Poi la questione del conferimento dei pannoloni per anziani. Secondo quanto comunicato dal Comune sono previste aperture extra dei cassonetti, previa certificazione della presenza di un anziano che ne necessita: "Alcuni cittadini ci hanno riferito che i loro medici di medicina generale non avrebbero ancora ricevuto da chi di dovere nessuna indicazione – riferiscono da Fratelli d’Italia – sulle modalità di rilascio dei certificati medici riferiti alla situazione patologica degli anziani per l’uso dei pannoloni che, in base alla promessa della Giunta, dovrebbe consentire un maggior numero di conferimenti da parte degli utenti che fanno uso di questi dispositivi sanitari".

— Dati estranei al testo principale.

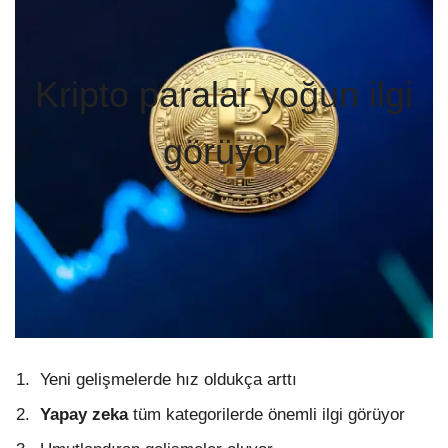
Kripto paralar yoğun ilgi
görüyor
Yeni gelişmelerde hız oldukça arttı
Yapay zeka
tüm kategorilerde önemli ilgi görüyor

Secondo l’interpretazione del gruppo rappresentato in Consiglio comunale da Nicolas Vacchi, Maria Teresa Merli e Serena Bugani, "ad oggi questi certificati potrebbero verosimilmente essere rilasciati ‘fuori convenzione’ esclusivamente in libera professione: un ulteriore esborso di soldi dalle tasche dei cittadini. Quante centinaia o migliaia di anziani – domandano da FdI – sono rimasti privi di informazioni a causa di questa situazione di incertezza?".

Oltre che gli utilizzatori di pannoloni, le agevolazioni riguardano anche le famiglie con bambini piccoli (per i pannolini). Nessun conferimento-extra, invece, per gli assorbenti femminili. Una scelta, quest’ultima, "fuori da ogni logica, in barba alle tanto decantate pari opportunità", protesta Fratelli d’Italia. E conclude: "Lo avevamo detto, senza essere preveggenti: bastava il buon senso. Siamo per una ecologia reale, e non per un sistema di raccolta che tratta i cittadini in questo modo quantomeno disdicevole, con effetti ad oggi imbarazzanti sotto il profilo del decoro urbano e della pulizia della nostra comunità. Il sindaco venga immediatamente a riferire al Consiglio comunale su come intende risolvere questa situazione".